Não foi erro, foi alerta

Por Bruno
Não foi erro, foi alerta

Quando a Justiça absolve um homem de 35 anos acusado de estuprar uma menina de 12, não estamos diante de um simples equívoco técnico. Estamos diante de um abalo moral. A decisão inicial do Tribunal de Justiça de Minas Gerais, que afastou a aplicação da Súmula 593 do ST: aquela que deixa claro que consentimento é irrelevante quando a vítima tem menos de 14 anos, abriu uma brecha perigosa. E o país reagiu.

Reagiu como raramente se vê. Direita e esquerda, influenciadores e políticos, cidadãos comuns, entidades de classe, Conselho Nacional de Justiça, OAB, Assembleia Legislativa, Ministério dos Direitos Humanos, Ministério das Mulheres. A indignação foi transversal. Não havia ideologia em disputa, havia infância em risco. A pressão foi imediata. E ela funcionou.

Dias depois, o próprio desembargador relator reformou a decisão e restaurou a condenação de nove anos de prisão, citando o Protocolo para Julgamento com Perspectiva de Gênero e reconhecendo que o caso expôs “uma realidade social que precisa, urgentemente, ser modificada”. Recorreu até a David Miller para falar sobre a necessidade de corrigir erros.

Mas a pergunta incômoda permanece: a revisão veio por convicção jurídica amadurecida ou pelo peso da repercussão? Se não houvesse mobilização nacional, a absolvição permaneceria? A Justiça deve ser surda à pressão popular, mas jamais pode ser cega à lei. E a lei, neste caso, é cristalina: menor de 14 anos é absolutamente vulnerável.

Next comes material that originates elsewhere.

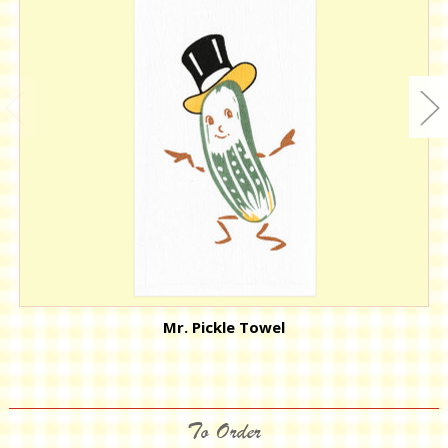
Mr. Pickle Towel
To Order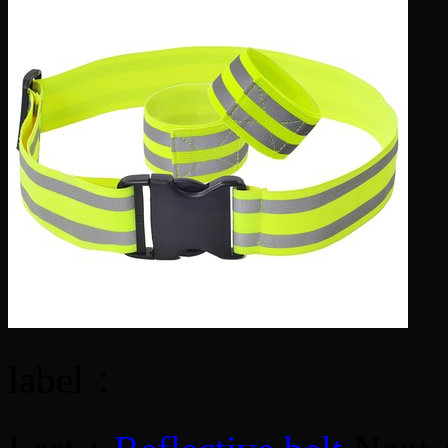
label：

Dessa história tiramos duas lições. A primeira é positiva. A sociedade mostrou que ainda é capaz de se unir quando o limite é ultrapassado. Mostrou que a proteção da infância não é pauta ideológica, é valor civilizatório. A reação coletiva provou que a mobilização pública pode servir como freio quando decisões judiciais parecem descoladas da realidade social.

A segunda é inquietante. A brecha foi aberta. Ao aplicar a técnica do “distinguishing” para relativizar uma súmula consolidada, criou-se precedente simbólico perigoso. Se a vulnerabilidade pode ser reinterpretada conforme o contexto, ela deixa de ser absoluta. E, quando deixa de ser absoluta, deixa de proteger.

Não se trata de atacar instituições. Trata-se de exigir coerência. A desembargadora que votou pela condenação foi firme ao afirmar que a idade não admite relativização. Era o óbvio jurídico. O que assustou foi o fato de o óbvio ter precisado ser defendido com tanto esforço.

O que está em jogo não é apenas um processo. É o limite entre interpretação e distorção. É a segurança jurídica de crianças que dependem da clareza da lei para serem protegidas. É a mensagem que o Judiciário transmite à sociedade.

A condenação foi restaurada. Ufa. Mas o episódio deixa cicatriz. Que fique a lição maior: infância não é argumento retórico, não é zona cinzenta, não é espaço para experimentações hermenêuticas. É proteção integral.

Se foi preciso errar para corrigir, como diz a citação filosófica, que o erro sirva ao menos como alerta. Porque, quando o tema é criança de 12 anos, o Direito não pode vacilar.